You’ve talked about how, when you were in high school, seeing a woman who was a scientist helped put you on your career path. Why do you think that was important to you to see a woman who was in science?
When I was growing up, my image of a scientist was the classic photograph of Albert Einstein or cartoons of mostly older White men who were in lab coats with black-rimmed glasses and crazy hair. That was the media caricature of a scientist, but I think without even realizing that, I had really internalized that as what a scientist looks like. By definition, a scientist is a man. And for me, being in high school and realizing that I was interested in mathematics and chemistry and biology — and then having the opportunity to see a wonderful presentation from a scientist who happened to be a woman who was working on cancer biology — I just thought that was amazing. And when I saw that talk, I still remember the way I felt. I just thought that “that’s what I want to do. I want to be her.” And I think it’s really important for students to have mentors that they can identify with — people who look like them in some way or make them think that there’s a connection between where they are in their life at an early stage of their education and where they could be someday.
What still needs to change in the scientific community to make it more accessible to women — for them to see themselves in that career?

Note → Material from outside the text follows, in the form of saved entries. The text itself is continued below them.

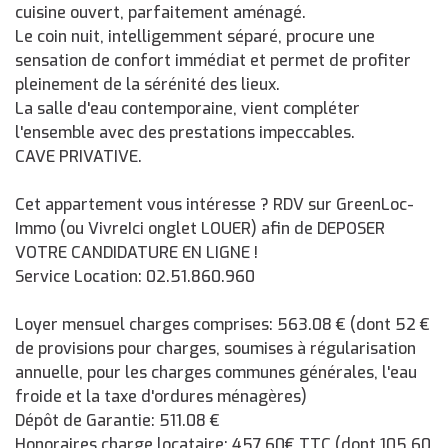
cuisine ouvert, parfaitement aménagé.
Le coin nuit, intelligemment séparé, procure une
sensation de confort immédiat et permet de profiter
pleinement de la sérénité des lieux.
La salle d'eau contemporaine, vient compléter
l'ensemble avec des prestations impeccables.
CAVE PRIVATIVE.
Cet appartement vous intéresse ? RDV sur GreenLoc-
Immo (ou VivreIci onglet LOUER) afin de DEPOSER
VOTRE CANDIDATURE EN LIGNE !
Service Location: 02.51.860.960
Loyer mensuel charges comprises: 563.08 € (dont 52 €
de provisions pour charges, soumises à régularisation
annuelle, pour les charges communes générales, l'eau
froide et la taxe d'ordures ménagères)
Dépôt de Garantie: 511.08 €
Honoraires charge locataire: 457.60€ TTC (dont 105.60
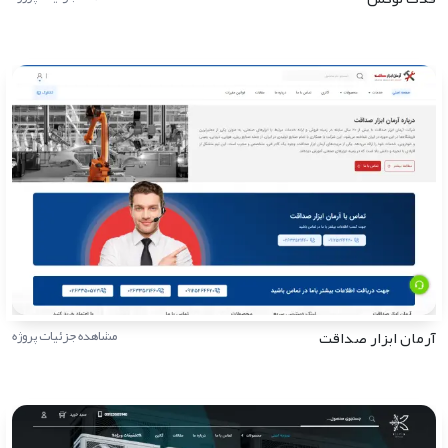
آرمان ابزار صداقت
مشاهده جزئیات پروژه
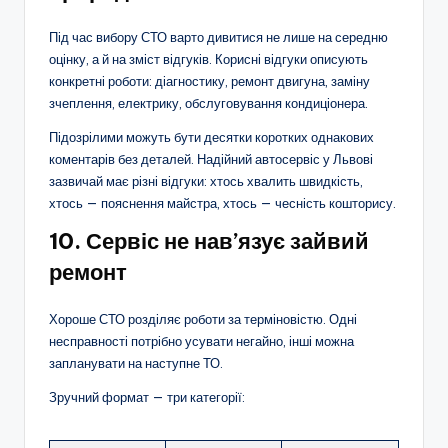
Під час вибору СТО варто дивитися не лише на середню
оцінку, а й на зміст відгуків. Корисні відгуки описують
конкретні роботи: діагностику, ремонт двигуна, заміну
зчеплення, електрику, обслуговування кондиціонера.
Підозрілими можуть бути десятки коротких однакових
коментарів без деталей. Надійний автосервіс у Львові
зазвичай має різні відгуки: хтось хвалить швидкість,
хтось — пояснення майстра, хтось — чесність кошторису.
10. Сервіс не нав’язує зайвий
ремонт
Хороше СТО розділяє роботи за терміновістю. Одні
несправності потрібно усувати негайно, інші можна
запланувати на наступне ТО.
Зручний формат — три категорії:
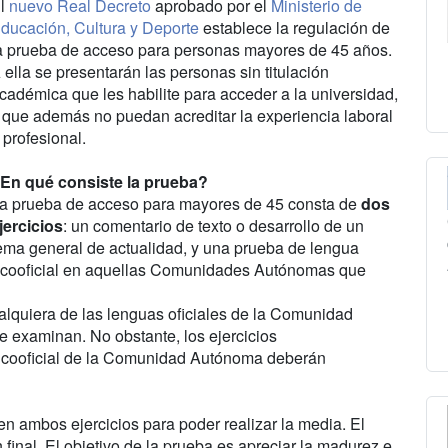
l
nuevo Real Decreto
aprobado por el
Ministerio de
ducación, Cultura y Deporte
establece la regulación de
a prueba de acceso para personas mayores de 45 años.
 ella se presentarán las personas sin titulación
cadémica que les habilite para acceder a la universidad,
 que además no puedan acreditar la experiencia laboral
 profesional.
En qué consiste la prueba?
a prueba de acceso para mayores de 45 consta de
dos
jercicios
: un comentario de texto o desarrollo de un
ema general de actualidad, y una prueba de lengua
ua cooficial en aquellas Comunidades Autónomas que
ualquiera de las lenguas oficiales de la Comunidad
e examinan. No obstante, los ejercicios
a cooficial de la Comunidad Autónoma deberán
n ambos ejercicios para poder realizar la media. El
final. El objetivo de la prueba es apreciar la madurez e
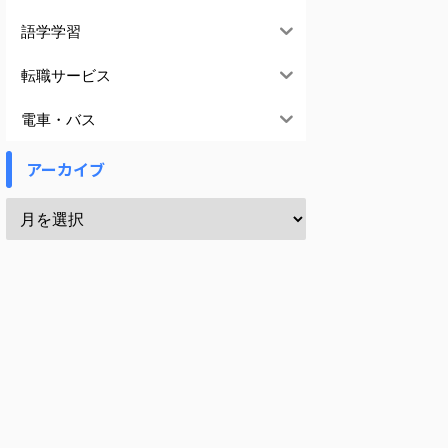
語学学習
転職サービス
電車・バス
アーカイブ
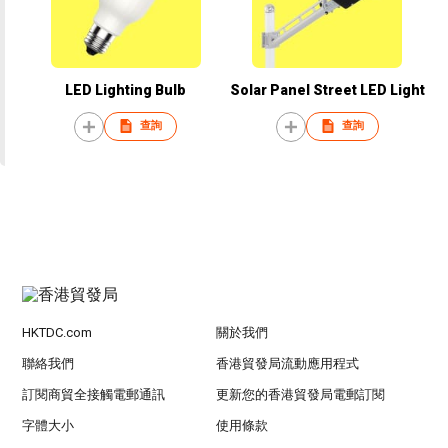
LED Lighting Bulb
Solar Panel Street LED Light
查詢
查詢
HKTDC.com
關於我們
聯絡我們
香港貿發局流動應用程式
訂閱商貿全接觸電郵通訊
更新您的香港貿發局電郵訂閱
字體大小
使用條款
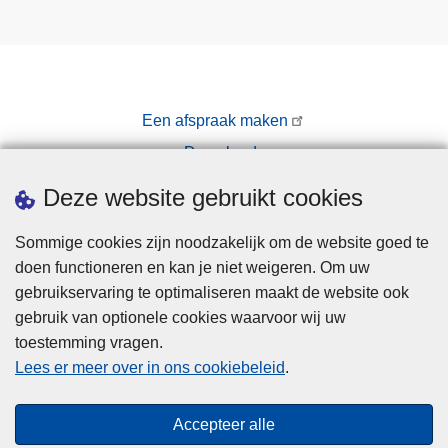
Een afspraak maken
Downloads
Pers
Deze website gebruikt cookies
Sommige cookies zijn noodzakelijk om de website goed te
doen functioneren en kan je niet weigeren. Om uw
gebruikservaring te optimaliseren maakt de website ook
gebruik van optionele cookies waarvoor wij uw
toestemming vragen.
Disclaimer
Lees er meer over in ons cookiebeleid
.
Privacy
Cookies
Accepteer alle
Toegankelijkheid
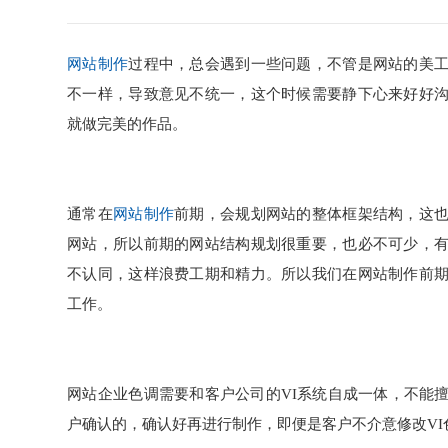
网站制作
过程中，总会遇到一些问题，不管是网站的美
不一样，导致意见不统一，这个时候需要静下心来好好
就做完美的作品。
通常在
网站制作
前期，会规划网站的整体框架结构，这
网站，所以前期的网站结构规划很重要，也必不可少，
不认同，这样浪费工期和精力。所以我们在网站制作前
工作。
网站企业色调需要和客户公司的VI系统自成一体，不能
户确认的，确认好再进行制作，即便是客户不介意修改V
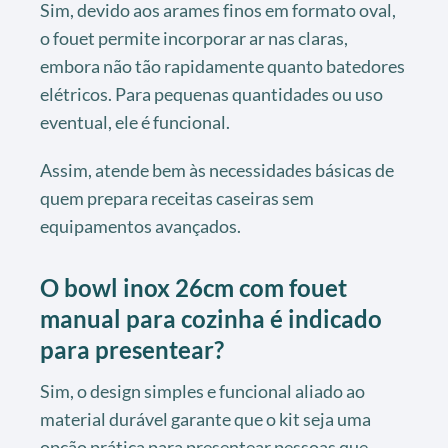
Sim, devido aos arames finos em formato oval,
o fouet permite incorporar ar nas claras,
embora não tão rapidamente quanto batedores
elétricos. Para pequenas quantidades ou uso
eventual, ele é funcional.
Assim, atende bem às necessidades básicas de
quem prepara receitas caseiras sem
equipamentos avançados.
O bowl inox 26cm com fouet
manual para cozinha é indicado
para presentear?
Sim, o design simples e funcional aliado ao
material durável garante que o kit seja uma
opção prática para presentear pessoas que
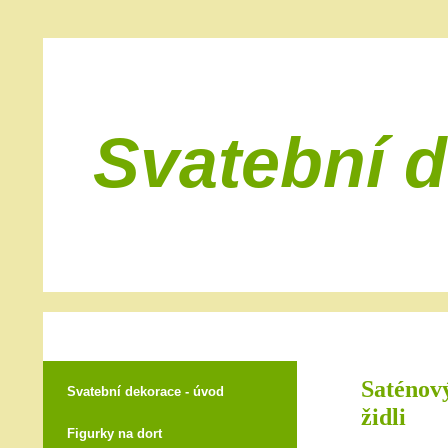
Svatební 
Saténový
Svatební dekorace - úvod
židli
Figurky na dort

Certainly, having more diversity in science is a good thing. I think that’s very important. I think that having opportunities for students in the early part of their training and their education, giving students opportunities to work in labs or hear about research that’s going on from different types of scientists — a diverse set of scientists, diverse in all ways, not only in terms of the scientists themselves but also the types of work that they’re doing — I think that’s critical because, in my experience, kids are natural scientists. They’re curious about their world and, unless somebody squelches that, they’re interested in the world that we inhabit. Why do we look the way we do? Why does our world work the way it does? All those types of questions. Finding ways to encourage that natural curiosity is so important.
What do you see as the most pressing issues facing the academic medical community now and what message would you want to give its leaders?
Given where things stand today with the challenge of the ongoing pandemic and what science has already achieved, having scientists continue to work together to collaborate — to the extent possible — to be adaptive is critical. We’ve seen this in real time with the development of vaccines for COVID-19, for example, as well as other advances that have happened so quickly over the last 18 months due to teamwork and collaboration in academic groups and companies and in partnerships between them. The other thing I would say is that I think there needs to be a balance between fundamental curiosity-driven science and applied science, because we need each other. The fundamental science often goes in unexpected directions and leads to advances that wouldn’t have been made otherwise, and CRISPR is certainly in that category. But we also need to have ways to quickly bring those ideas and discoveries to real-world solutions to problems. That’s an important challenge for all of us — to figure out how to best achieve that balance.